WORK INSTRUCTIONS - What the answer must hold is the line containing "Шлемы Водные" and all lines after it through the end of the listing, copied exactly, with pictures left out.

EXTRACTED INFORMATION -
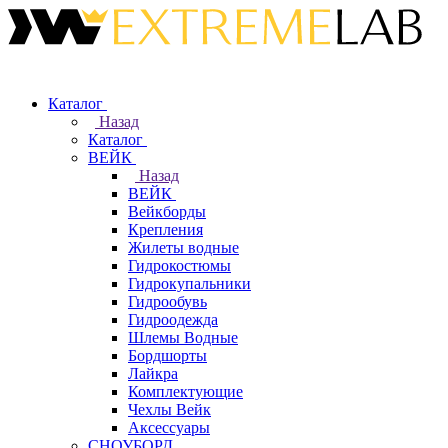
Каталог
Назад
Каталог
ВЕЙК
Назад
ВЕЙК
Вейкборды
Крепления
Жилеты водные
Гидрокостюмы
Гидрокупальники
Гидрообувь
Гидроодежда
Шлемы Водные
Бордшорты
Лайкра
Комплектующие
Чехлы Вейк
Аксессуары
СНОУБОРД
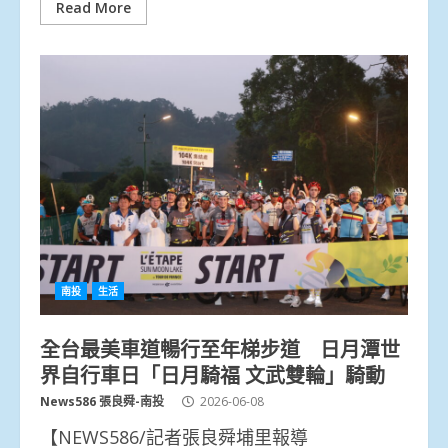
Read More
南投
生活
全台最美車道暢行至年梯步道 日月潭世
界自行車日「日月騎福 文武雙輪」騎動
News586 張良舜-南投
2026-06-08
【NEWS586/記者張良舜埔里報導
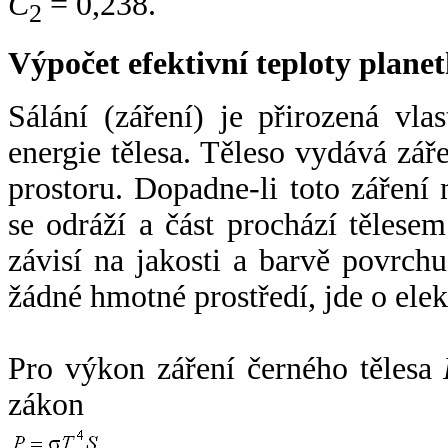
C
= 0,238.
2
Výpočet efektivní teploty plan
Sálání (záření) je přirozená vla
energie tělesa. Těleso vydává zá
prostoru. Dopadne-li toto záření n
se odráží a část prochází tělesem
závisí na jakosti a barvě povrch
žádné hmotné prostředí, jde o ele
Pro výkon záření černého tělesa
zákon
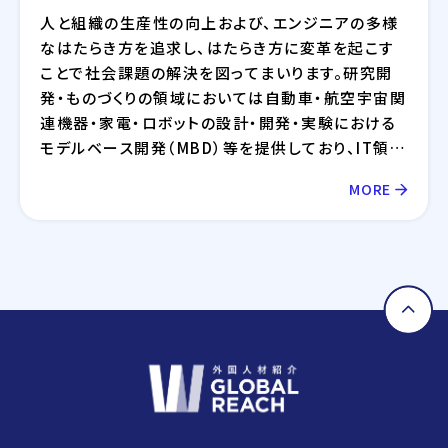
人と組織の生産性の向上および、エンジニアの多様
なはたらき方を追求し、はたらき方に変革を起こす
ことで社会課題の解決を図ってまいります。研究開
発・ものづくりの領域においては自動車・航空宇宙関
連機器・家電・ロボットの設計・開発・実験における
モデルベース開発（MBD）等を提供しており、IT領域
においては情報通信、IT/インターネット、EC分野を
MORE
中心とした幅広い業界に対してのシステム開発・イ
ンフラ設計・評価検証業務等を提供しております。さ
らには、近年需要が拡大しているRPA・IoT・UWB・
ドローン・セキュリティ等の最新技術の活用について
も精力的に取り組んでおります。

SOLUTION BELOW -
Шлемы Водные
Бордшорты
Лайкра
Комплектующие
Чехлы Вейк
Аксессуары
СНОУБОРД
Read More
南投
生活
全台最美車道暢行至年梯步道 日月潭世
界自行車日「日月騎福 文武雙輪」騎動
News586 張良舜-南投
2026-06-08
【NEWS586/記者張良舜埔里報導
C
= 0,238.
2
Výpočet efektivní teploty plan
Sálání (záření) je přirozená vla
energie tělesa. Těleso vydává zá
prostoru. Dopadne-li toto záření n
se odráží a část prochází tělesem
závisí na jakosti a barvě povrch
žádné hmotné prostředí, jde o ele
Pro výkon záření černého tělesa
zákon
人と組織の生産性の向上および、エンジニアの多様
なはたらき方を追求し、はたらき方に変革を起こす
ことで社会課題の解決を図ってまいります。研究開
発・ものづくりの領域においては自動車・航空宇宙関
連機器・家電・ロボットの設計・開発・実験における
モデルベース開発（MBD）等を提供しており、IT領域
においては情報通信、IT/インターネット、EC分野を
MORE
中心とした幅広い業界に対してのシステム開発・イ
ンフラ設計・評価検証業務等を提供しております。さ
らには、近年需要が拡大しているRPA・IoT・UWB・
ドローン・セキュリティ等の最新技術の活用について
も精力的に取り組んでおります。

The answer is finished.